==== The records
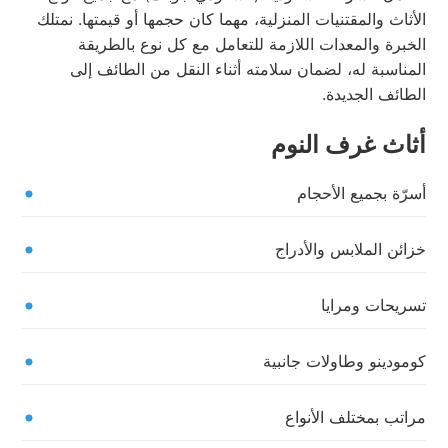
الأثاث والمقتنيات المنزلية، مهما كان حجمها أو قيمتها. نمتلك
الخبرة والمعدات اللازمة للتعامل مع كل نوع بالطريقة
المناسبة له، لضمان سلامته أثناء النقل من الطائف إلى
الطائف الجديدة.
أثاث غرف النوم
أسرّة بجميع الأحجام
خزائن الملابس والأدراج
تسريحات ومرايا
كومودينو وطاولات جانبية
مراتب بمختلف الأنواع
========
==== The records
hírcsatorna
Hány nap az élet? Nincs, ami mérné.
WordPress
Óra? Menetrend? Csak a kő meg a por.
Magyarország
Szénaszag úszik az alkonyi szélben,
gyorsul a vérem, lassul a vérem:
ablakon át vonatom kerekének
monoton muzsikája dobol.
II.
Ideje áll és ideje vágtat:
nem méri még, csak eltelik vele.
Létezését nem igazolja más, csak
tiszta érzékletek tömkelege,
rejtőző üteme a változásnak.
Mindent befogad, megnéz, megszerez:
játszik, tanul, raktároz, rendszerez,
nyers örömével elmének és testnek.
========
§ **What is expected**
Search the entries for the word "الطائف" and show every line that has it.

§ **Exercise output**
المناسبة له، لضمان سلامته أثناء النقل من الطائف إلى
الطائف الجديدة.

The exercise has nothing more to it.